Valuation Picture: Premium or Parity?

The current P/E of Apollo Hospitals Enterprise Ltd. stands at 60.74, marginally above the hospital industry average of 60.64. This near-equal valuation level indicates that the market is pricing the company in line with its sector peers, reflecting neither a significant premium nor a discount. Such a valuation suggests that investors are factoring in the company’s growth prospects and risk profile similarly to the broader hospital industry. The market cap of ₹1,18,650.38 crores classifies it firmly as a large-cap stock, reinforcing its stature within the sector.

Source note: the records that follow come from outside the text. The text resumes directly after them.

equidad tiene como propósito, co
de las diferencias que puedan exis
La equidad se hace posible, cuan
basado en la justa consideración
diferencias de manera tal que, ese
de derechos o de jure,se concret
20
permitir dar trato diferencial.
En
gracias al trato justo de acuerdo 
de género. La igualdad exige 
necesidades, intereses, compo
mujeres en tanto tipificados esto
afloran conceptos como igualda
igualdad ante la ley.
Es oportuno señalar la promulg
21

However, the P/E ratio remains elevated compared to many other sectors, underscoring the premium typically accorded to healthcare companies with steady earnings growth. This valuation context raises the question previously rated Hold, what is Apollo Hospitals’ current rating? The four-parameter analysis factors in the valuation premium alongside performance and technical indicators.

Performance Across Timeframes: Sustained Outperformance

Examining the stock’s returns reveals a consistent outperformance relative to the Sensex across multiple periods. Over one year, Apollo Hospitals delivered a 17.02% gain, contrasting with the Sensex’s 6.81% loss. The year-to-date return of 17.17% similarly outshines the Sensex’s -10.82%, indicating resilience amid broader market weakness.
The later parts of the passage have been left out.